• [EXERCISE AIM]: Give back every entry precisely as written, without any of the images.

==================================================

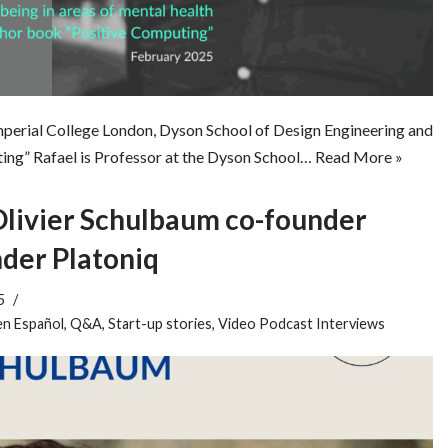
Imperial College London, Dyson School of Design Engineering and
ng” Rafael is Professor at the Dyson School…
Read More »
Olivier Schulbaum co-founder
nder Platoniq
5
en Español
,
Q&A
,
Start-up stories
,
Video Podcast Interviews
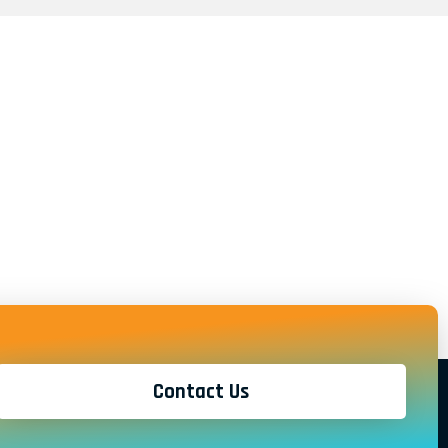
Contact Us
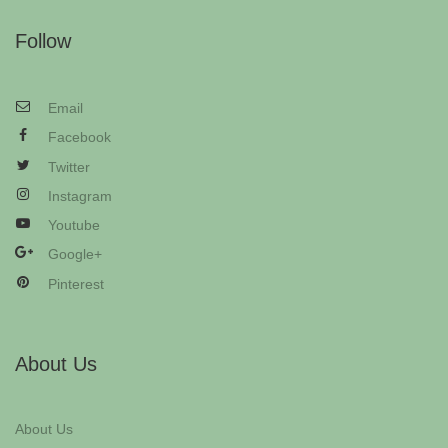
Follow
Email
Facebook
Twitter
Instagram
Youtube
Google+
Pinterest
About Us
About Us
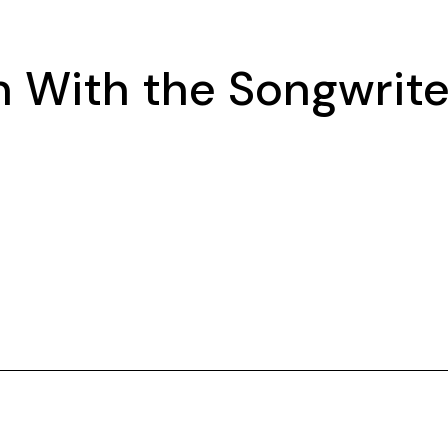
 With the Songwrite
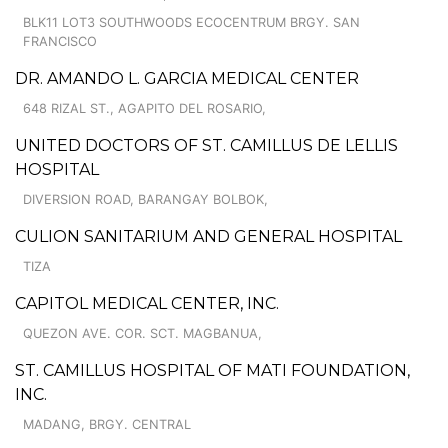
BLK11 LOT3 SOUTHWOODS ECOCENTRUM BRGY. SAN
FRANCISCO
DR. AMANDO L. GARCIA MEDICAL CENTER
648 RIZAL ST., AGAPITO DEL ROSARIO,
UNITED DOCTORS OF ST. CAMILLUS DE LELLIS
HOSPITAL
DIVERSION ROAD, BARANGAY BOLBOK,
CULION SANITARIUM AND GENERAL HOSPITAL
TIZA
CAPITOL MEDICAL CENTER, INC.
QUEZON AVE. COR. SCT. MAGBANUA,
ST. CAMILLUS HOSPITAL OF MATI FOUNDATION,
INC.
MADANG, BRGY. CENTRAL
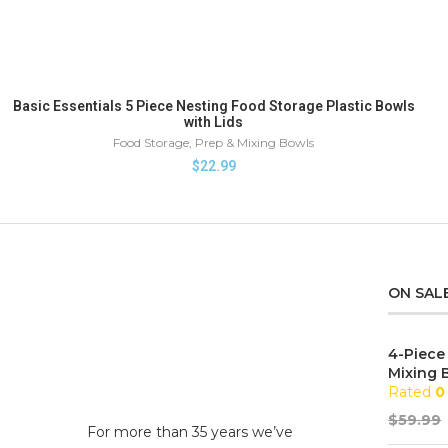
Basic Essentials 5 Piece Nesting Food Storage Plastic Bowls
with Lids
Food Storage
,
Prep & Mixing Bowls
$
22.99
ON SAL
4-Piece
Mixing 
Rated
0
$
59.99
For more than 35 years we’ve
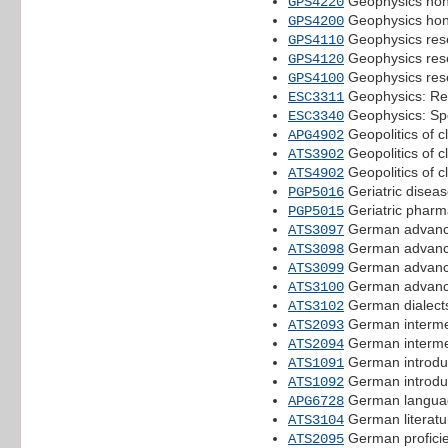
Geophysics hono
GPS4220
Geophysics hon
GPS4200
Geophysics resea
GPS4110
Geophysics resea
GPS4120
Geophysics rese
GPS4100
Geophysics: Re
ESC3311
Geophysics: Spe
ESC3340
Geopolitics of 
APG4902
Geopolitics of 
ATS3902
Geopolitics of 
ATS4902
Geriatric disea
PGP5016
Geriatric pharm
PGP5015
German advanc
ATS3097
German advanc
ATS3098
German advanc
ATS3099
German advanc
ATS3100
German dialects
ATS3102
German interme
ATS2093
German interme
ATS2094
German introdu
ATS1091
German introdu
ATS1092
German langua
APG6728
German literatu
ATS3104
German proficie
ATS2095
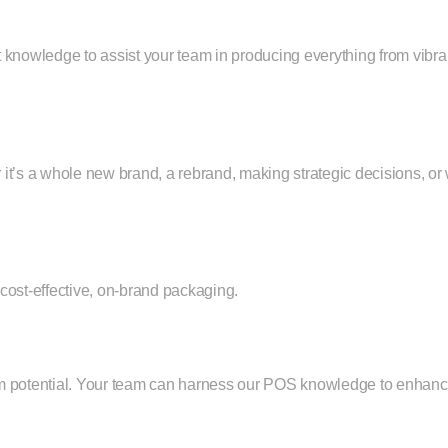
t knowledge to assist your team in producing everything from vibr
r it’s a whole new brand, a rebrand, making strategic decisions,
cost-effective, on-brand packaging.
mum potential. Your team can harness our POS knowledge to enha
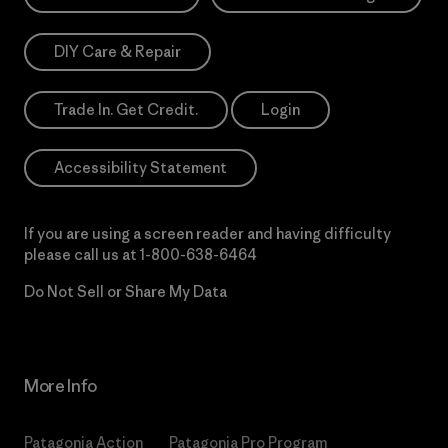
DIY Care & Repair
Trade In. Get Credit.
Login
Accessibility Statement
If you are using a screen reader and having difficulty
please call us at
1-800-638-6464
Do Not Sell or Share My Data
More Info
Patagonia Action
Patagonia Pro Program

==================================================

• [REPLY TO THE TASK]:
Imperial College London, Dyson School of Design Engineering and
ng” Rafael is Professor at the Dyson School…
Read More »
Olivier Schulbaum co-founder
nder Platoniq
5
en Español
,
Q&A
,
Start-up stories
,
Video Podcast Interviews
Contact Us
Follow
Email
Facebook
Twitter
Instagram
Youtube
Google+
Pinterest
About Us
About Us
 With the Songwrite
BLK11 LOT3 SOUTHWOODS ECOCENTRUM BRGY. SAN
FRANCISCO
DR. AMANDO L. GARCIA MEDICAL CENTER
648 RIZAL ST., AGAPITO DEL ROSARIO,
UNITED DOCTORS OF ST. CAMILLUS DE LELLIS
HOSPITAL
DIVERSION ROAD, BARANGAY BOLBOK,
CULION SANITARIUM AND GENERAL HOSPITAL
TIZA
CAPITOL MEDICAL CENTER, INC.
QUEZON AVE. COR. SCT. MAGBANUA,
ST. CAMILLUS HOSPITAL OF MATI FOUNDATION,
INC.
MADANG, BRGY. CENTRAL
Basic Essentials 5 Piece Nesting Food Storage Plastic Bowls
with Lids
Food Storage
,
Prep & Mixing Bowls
$
22.99
ON SAL
4-Piece
Mixing 
Rated
0
$
59.99
For more than 35 years we’ve
Geophysics hono
GPS4220
Geophysics hon
GPS4200
Geophysics resea
GPS4110
Geophysics resea
GPS4120
Geophysics rese
GPS4100
Geophysics: Re
ESC3311
Geophysics: Spe
ESC3340
Geopolitics of 
APG4902
Geopolitics of 
ATS3902
Geopolitics of 
ATS4902
Geriatric disea
PGP5016
Geriatric pharm
PGP5015
German advanc
ATS3097
German advanc
ATS3098
German advanc
ATS3099
German advanc
ATS3100
German dialects
ATS3102
German interme
ATS2093
German interme
ATS2094
German introdu
ATS1091
German introdu
ATS1092
German langua
APG6728
German literatu
ATS3104
German proficie
ATS2095
t knowledge to assist your team in producing everything from vibr
r it’s a whole new brand, a rebrand, making strategic decisions,
cost-effective, on-brand packaging.
mum potential. Your team can harness our POS knowledge to enha
DIY Care & Repair
Trade In. Get Credit.
Login
Accessibility Statement
If you are using a screen reader and having difficulty
please call us at
1-800-638-6464
Do Not Sell or Share My Data
More Info
Patagonia Action
Patagonia Pro Program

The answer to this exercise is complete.